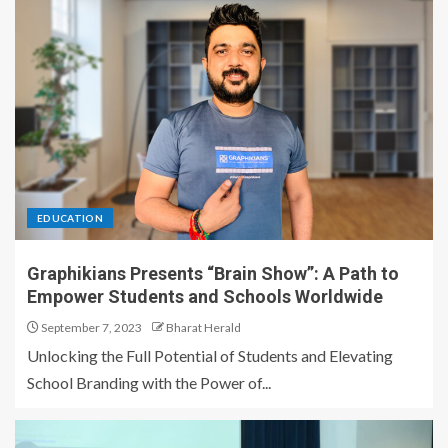
EDUCATION
Graphikians Presents “Brain Show”: A Path to
Empower Students and Schools Worldwide
September 7, 2023
Bharat Herald
Unlocking the Full Potential of Students and Elevating
School Branding with the Power of...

- - - - - - -

• **Assignment**
Please output the data above exactly as given, omitting every picture.

• **Finished task**
EDUCATION
Graphikians Presents “Brain Show”: A Path to
Empower Students and Schools Worldwide
September 7, 2023
Bharat Herald
Unlocking the Full Potential of Students and Elevating
School Branding with the Power of...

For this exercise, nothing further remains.